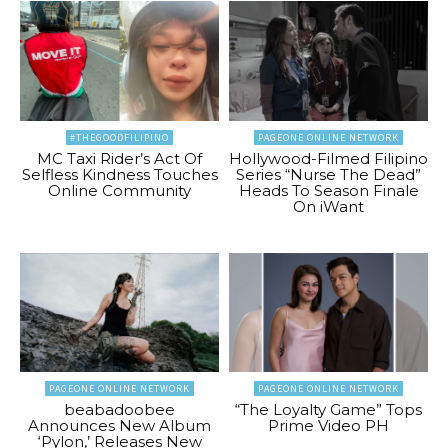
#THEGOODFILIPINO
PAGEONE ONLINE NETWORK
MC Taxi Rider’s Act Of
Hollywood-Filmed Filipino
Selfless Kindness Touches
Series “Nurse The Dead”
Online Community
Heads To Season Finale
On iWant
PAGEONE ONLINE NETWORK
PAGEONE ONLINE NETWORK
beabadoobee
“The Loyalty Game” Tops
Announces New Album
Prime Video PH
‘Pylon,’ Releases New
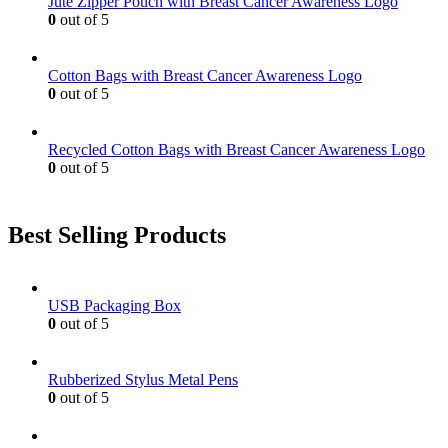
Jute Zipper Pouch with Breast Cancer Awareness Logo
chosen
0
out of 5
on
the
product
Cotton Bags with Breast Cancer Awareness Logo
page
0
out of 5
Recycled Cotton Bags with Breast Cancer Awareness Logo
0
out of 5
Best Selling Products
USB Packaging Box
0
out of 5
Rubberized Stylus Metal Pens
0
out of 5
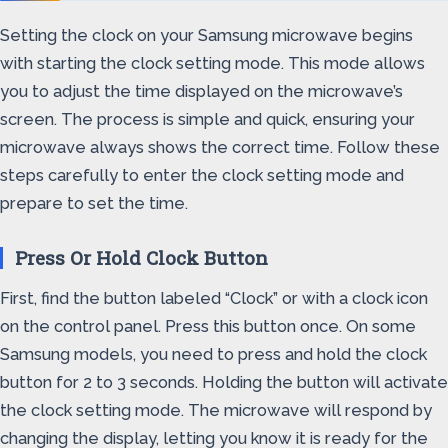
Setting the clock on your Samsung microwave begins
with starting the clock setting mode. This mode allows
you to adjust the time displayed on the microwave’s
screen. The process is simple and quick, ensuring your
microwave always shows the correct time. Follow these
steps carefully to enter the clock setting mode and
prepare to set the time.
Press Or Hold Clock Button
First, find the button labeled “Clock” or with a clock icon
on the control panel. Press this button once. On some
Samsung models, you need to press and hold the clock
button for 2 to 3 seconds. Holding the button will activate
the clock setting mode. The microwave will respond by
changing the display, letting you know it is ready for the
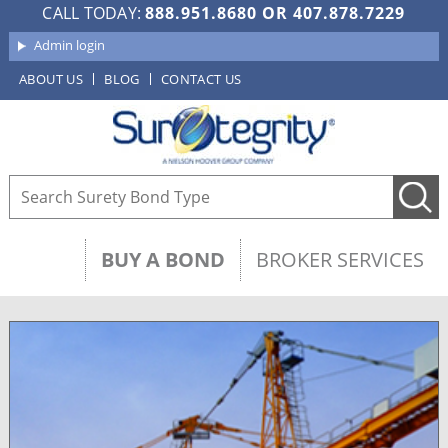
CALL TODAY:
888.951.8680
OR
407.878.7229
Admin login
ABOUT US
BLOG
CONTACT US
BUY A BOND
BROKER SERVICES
═══
Reproduce each line from the listing above that includes the word "with".

Jute Zipper Pouch with Breast Cancer Awareness Logo
Cotton Bags with Breast Cancer Awareness Logo
Recycled Cotton Bags with Breast Cancer Awareness Logo
with starting the clock setting mode. This mode allows
First, find the button labeled “Clock” or with a clock icon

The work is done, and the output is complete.